> [What is expected]:
Please give the listing again in full, leaving out its images.
__________________________________________________
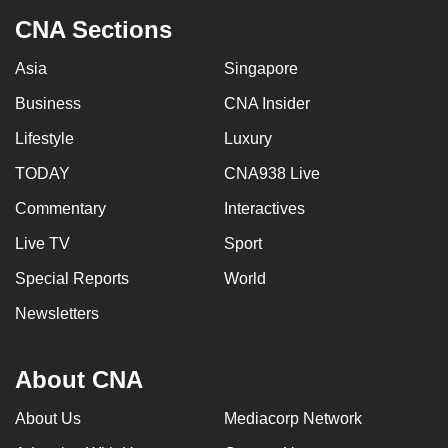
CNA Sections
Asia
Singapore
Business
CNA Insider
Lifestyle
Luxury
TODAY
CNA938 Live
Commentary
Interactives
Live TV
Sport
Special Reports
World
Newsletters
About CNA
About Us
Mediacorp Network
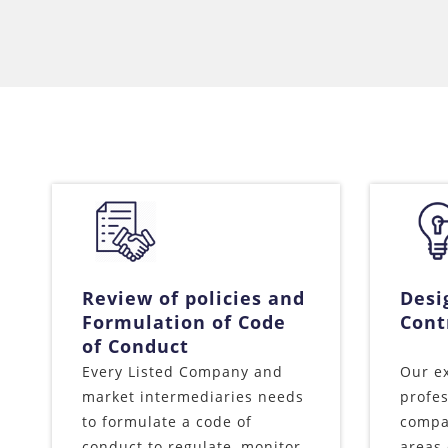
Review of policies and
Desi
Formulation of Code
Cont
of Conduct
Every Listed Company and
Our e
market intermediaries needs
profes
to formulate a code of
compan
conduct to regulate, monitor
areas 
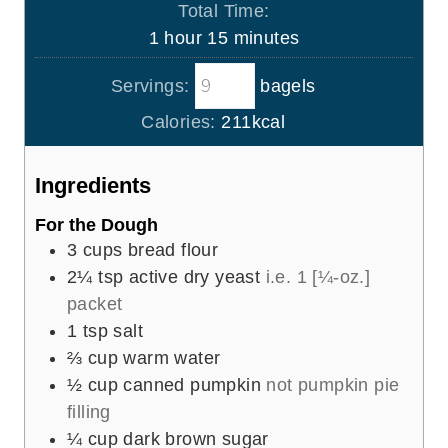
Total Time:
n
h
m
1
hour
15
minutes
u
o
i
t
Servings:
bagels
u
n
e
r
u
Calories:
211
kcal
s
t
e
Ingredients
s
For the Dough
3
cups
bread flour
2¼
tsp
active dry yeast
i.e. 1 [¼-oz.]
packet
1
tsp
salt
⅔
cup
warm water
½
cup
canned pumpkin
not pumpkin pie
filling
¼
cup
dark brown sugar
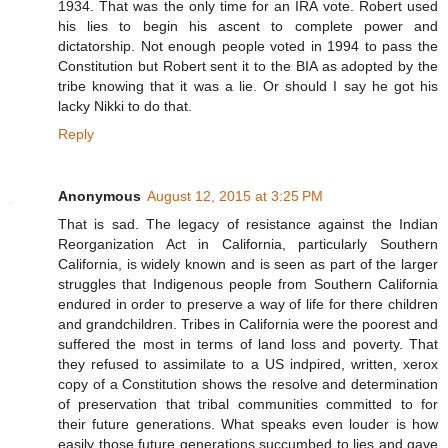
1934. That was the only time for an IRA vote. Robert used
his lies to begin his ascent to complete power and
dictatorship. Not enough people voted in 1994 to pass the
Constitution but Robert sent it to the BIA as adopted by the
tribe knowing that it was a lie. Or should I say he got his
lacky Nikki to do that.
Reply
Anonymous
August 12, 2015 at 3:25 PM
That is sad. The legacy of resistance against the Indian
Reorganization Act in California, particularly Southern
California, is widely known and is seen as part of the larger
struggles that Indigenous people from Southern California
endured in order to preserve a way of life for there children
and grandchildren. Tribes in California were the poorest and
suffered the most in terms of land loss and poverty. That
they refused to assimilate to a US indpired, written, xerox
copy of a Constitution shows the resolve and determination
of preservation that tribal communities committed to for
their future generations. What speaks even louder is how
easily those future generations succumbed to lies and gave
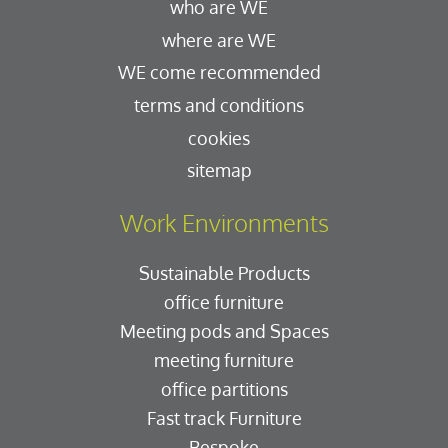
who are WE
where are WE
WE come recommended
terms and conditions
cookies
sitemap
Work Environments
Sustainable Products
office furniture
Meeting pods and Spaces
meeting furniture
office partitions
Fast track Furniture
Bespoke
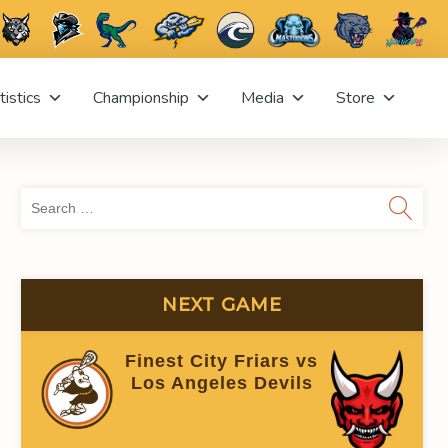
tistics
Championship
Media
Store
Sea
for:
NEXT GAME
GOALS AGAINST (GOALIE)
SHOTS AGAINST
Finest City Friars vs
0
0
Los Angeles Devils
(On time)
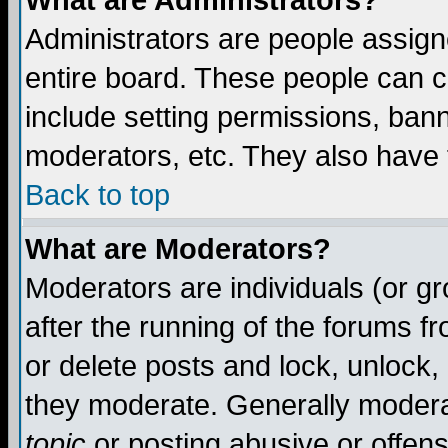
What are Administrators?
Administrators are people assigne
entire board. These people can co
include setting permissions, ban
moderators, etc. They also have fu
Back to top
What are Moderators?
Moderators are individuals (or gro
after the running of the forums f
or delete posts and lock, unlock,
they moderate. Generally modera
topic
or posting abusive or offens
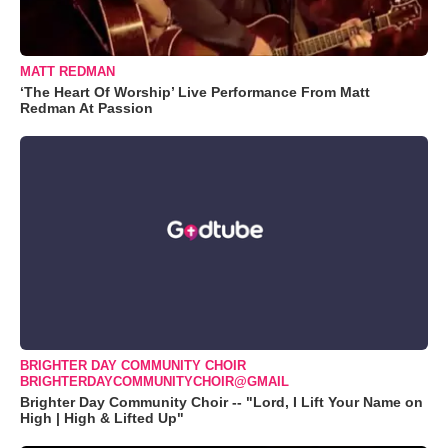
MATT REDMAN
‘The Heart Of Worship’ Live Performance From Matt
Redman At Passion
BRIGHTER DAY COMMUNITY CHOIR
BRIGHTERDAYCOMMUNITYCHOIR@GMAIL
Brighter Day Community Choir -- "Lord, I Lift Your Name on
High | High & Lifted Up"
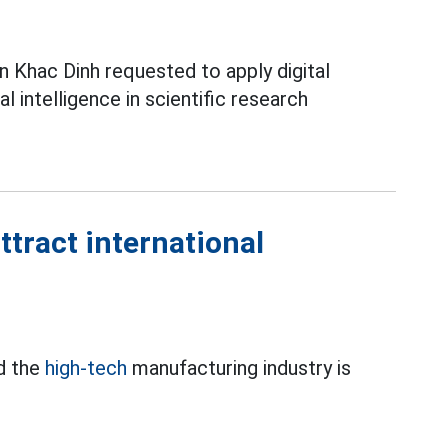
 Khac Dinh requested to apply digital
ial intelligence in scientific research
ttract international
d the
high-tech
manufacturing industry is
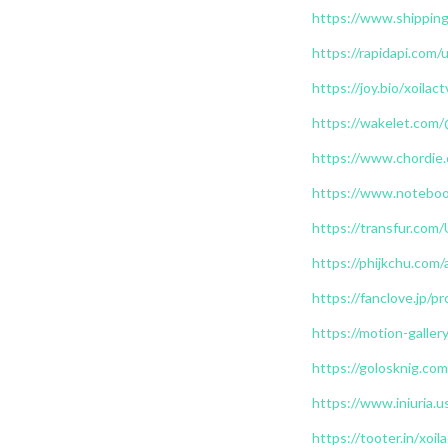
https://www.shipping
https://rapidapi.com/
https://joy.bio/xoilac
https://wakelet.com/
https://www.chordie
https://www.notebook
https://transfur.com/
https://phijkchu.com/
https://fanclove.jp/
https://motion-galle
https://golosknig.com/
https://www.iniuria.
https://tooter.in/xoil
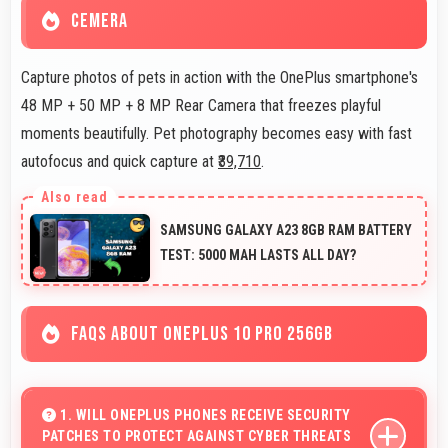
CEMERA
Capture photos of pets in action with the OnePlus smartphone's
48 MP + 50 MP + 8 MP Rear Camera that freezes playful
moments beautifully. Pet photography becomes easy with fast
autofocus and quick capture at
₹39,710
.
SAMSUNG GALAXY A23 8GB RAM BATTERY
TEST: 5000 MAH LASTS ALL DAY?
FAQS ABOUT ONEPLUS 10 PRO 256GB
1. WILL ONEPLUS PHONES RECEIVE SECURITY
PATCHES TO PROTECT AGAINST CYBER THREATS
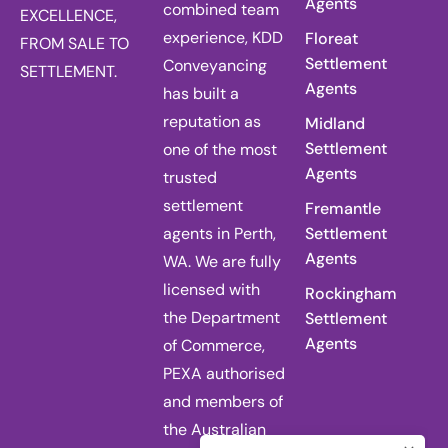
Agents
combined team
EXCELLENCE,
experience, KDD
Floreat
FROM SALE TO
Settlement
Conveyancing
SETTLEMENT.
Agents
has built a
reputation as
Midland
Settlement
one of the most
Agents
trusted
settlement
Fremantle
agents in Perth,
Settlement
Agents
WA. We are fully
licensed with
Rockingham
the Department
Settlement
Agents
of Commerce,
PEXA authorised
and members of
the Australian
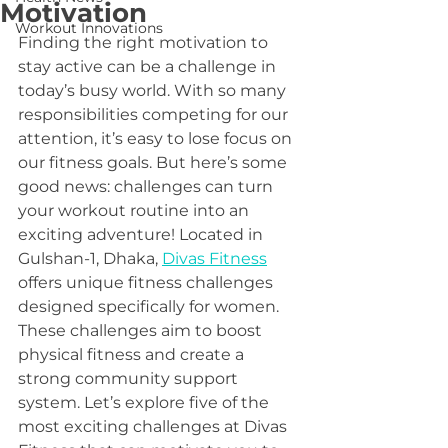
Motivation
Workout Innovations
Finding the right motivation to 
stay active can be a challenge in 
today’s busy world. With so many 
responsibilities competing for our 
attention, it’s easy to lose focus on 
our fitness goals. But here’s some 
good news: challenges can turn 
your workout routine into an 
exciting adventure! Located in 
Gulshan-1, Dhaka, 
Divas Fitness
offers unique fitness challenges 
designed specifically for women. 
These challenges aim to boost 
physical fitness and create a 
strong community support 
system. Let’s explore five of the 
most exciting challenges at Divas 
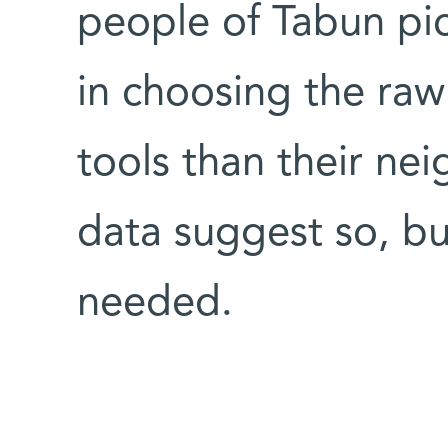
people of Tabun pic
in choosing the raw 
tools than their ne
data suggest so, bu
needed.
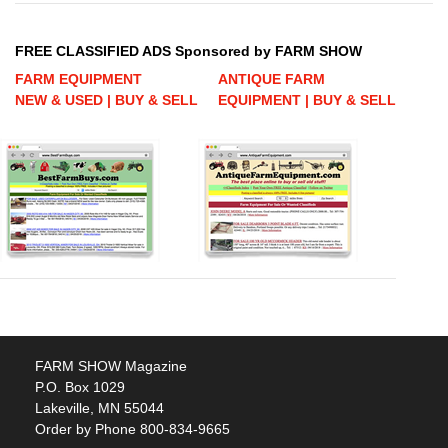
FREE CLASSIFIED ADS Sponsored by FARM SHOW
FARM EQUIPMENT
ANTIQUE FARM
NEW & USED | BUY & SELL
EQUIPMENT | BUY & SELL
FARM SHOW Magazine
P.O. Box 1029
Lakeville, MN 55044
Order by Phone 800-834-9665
__________________________________________________
> [Output for this task]:
CNA Sections
Asia
Singapore
Business
CNA Insider
Lifestyle
Luxury
TODAY
CNA938 Live
Commentary
Interactives
Live TV
Sport
Special Reports
World
Newsletters
About CNA
About Us
Mediacorp Network
Review of policies and
Desi
Formulation of Code
Cont
of Conduct
Every Listed Company and
Our e
market intermediaries needs
profes
to formulate a code of
compan
conduct to regulate, monitor
areas 
Total Time:
n
h
m
1
hour
15
minutes
u
o
i
t
Servings:
bagels
u
n
e
r
u
Calories:
211
kcal
s
t
e
Ingredients
s
For the Dough
3
cups
bread flour
2¼
tsp
active dry yeast
i.e. 1 [¼-oz.]
packet
1
tsp
salt
⅔
cup
warm water
½
cup
canned pumpkin
not pumpkin pie
filling
¼
cup
dark brown sugar
1934. That was the only time for an IRA vote. Robert used
his lies to begin his ascent to complete power and
dictatorship. Not enough people voted in 1994 to pass the
Constitution but Robert sent it to the BIA as adopted by the
tribe knowing that it was a lie. Or should I say he got his
lacky Nikki to do that.
Reply
Anonymous
August 12, 2015 at 3:25 PM
That is sad. The legacy of resistance against the Indian
Reorganization Act in California, particularly Southern
California, is widely known and is seen as part of the larger
struggles that Indigenous people from Southern California
endured in order to preserve a way of life for there children
and grandchildren. Tribes in California were the poorest and
suffered the most in terms of land loss and poverty. That
they refused to assimilate to a US indpired, written, xerox
copy of a Constitution shows the resolve and determination
of preservation that tribal communities committed to for
their future generations. What speaks even louder is how
easily those future generations succumbed to lies and gave
who are WE
where are WE
WE come recommended
terms and conditions
cookies
sitemap
Work Environments
Sustainable Products
office furniture
Meeting pods and Spaces
meeting furniture
office partitions
Fast track Furniture
Bespoke
tistics
Championship
Media
Store
Sea
for:
NEXT GAME
GOALS AGAINST (GOALIE)
SHOTS AGAINST
Finest City Friars vs
0
0
Los Angeles Devils
(On time)
What are Administrators?
Administrators are people assigne
entire board. These people can co
include setting permissions, ban
moderators, etc. They also have fu
Back to top
What are Moderators?
Moderators are individuals (or gro
after the running of the forums f
or delete posts and lock, unlock,
they moderate. Generally modera
topic
or posting abusive or offens
MATT REDMAN
‘The Heart Of Worship’ Live Performance From Matt
Redman At Passion
BRIGHTER DAY COMMUNITY CHOIR
BRIGHTERDAYCOMMUNITYCHOIR@GMAIL
Brighter Day Community Choir -- "Lord, I Lift Your Name on
High | High & Lifted Up"
 Khac Dinh requested to apply digital
ial intelligence in scientific research
ttract international
d the
high-tech
manufacturing industry is
https://www.shipping
https://rapidapi.com/
https://joy.bio/xoilac
https://wakelet.com/
https://www.chordie
https://www.notebook
https://transfur.com/
https://phijkchu.com/
https://fanclove.jp/
https://motion-galle
https://golosknig.com/
https://www.iniuria.
https://tooter.in/xoil
CEMERA
Capture photos of pets in action with the OnePlus smartphone's
48 MP + 50 MP + 8 MP Rear Camera that freezes playful
moments beautifully. Pet photography becomes easy with fast
autofocus and quick capture at
₹39,710
.
SAMSUNG GALAXY A23 8GB RAM BATTERY
TEST: 5000 MAH LASTS ALL DAY?
FAQS ABOUT ONEPLUS 10 PRO 256GB
1. WILL ONEPLUS PHONES RECEIVE SECURITY
PATCHES TO PROTECT AGAINST CYBER THREATS
Agents
combined team
EXCELLENCE,
experience, KDD
Floreat
FROM SALE TO
Settlement
Conveyancing
SETTLEMENT.
Agents
has built a
reputation as
Midland
Settlement
one of the most
Agents
trusted
settlement
Fremantle
agents in Perth,
Settlement
Agents
WA. We are fully
licensed with
Rockingham
the Department
Settlement
Agents
of Commerce,
PEXA authorised
and members of
the Australian
Motivation
Workout Innovations
Finding the right motivation to 
stay active can be a challenge in 
today’s busy world. With so many 
responsibilities competing for our 
attention, it’s easy to lose focus on 
our fitness goals. But here’s some 
good news: challenges can turn 
your workout routine into an 
exciting adventure! Located in 
Gulshan-1, Dhaka, 
Divas Fitness
offers unique fitness challenges 
designed specifically for women. 
These challenges aim to boost 
physical fitness and create a 
strong community support 
system. Let’s explore five of the 
most exciting challenges at Divas 
people of Tabun pic
in choosing the raw 
tools than their ne
data suggest so, bu
needed.
FREE CLASSIFIED ADS Sponsored by FARM SHOW
FARM EQUIPMENT
ANTIQUE FARM
NEW & USED | BUY & SELL
EQUIPMENT | BUY & SELL
FARM SHOW Magazine
P.O. Box 1029
Lakeville, MN 55044
Order by Phone 800-834-9665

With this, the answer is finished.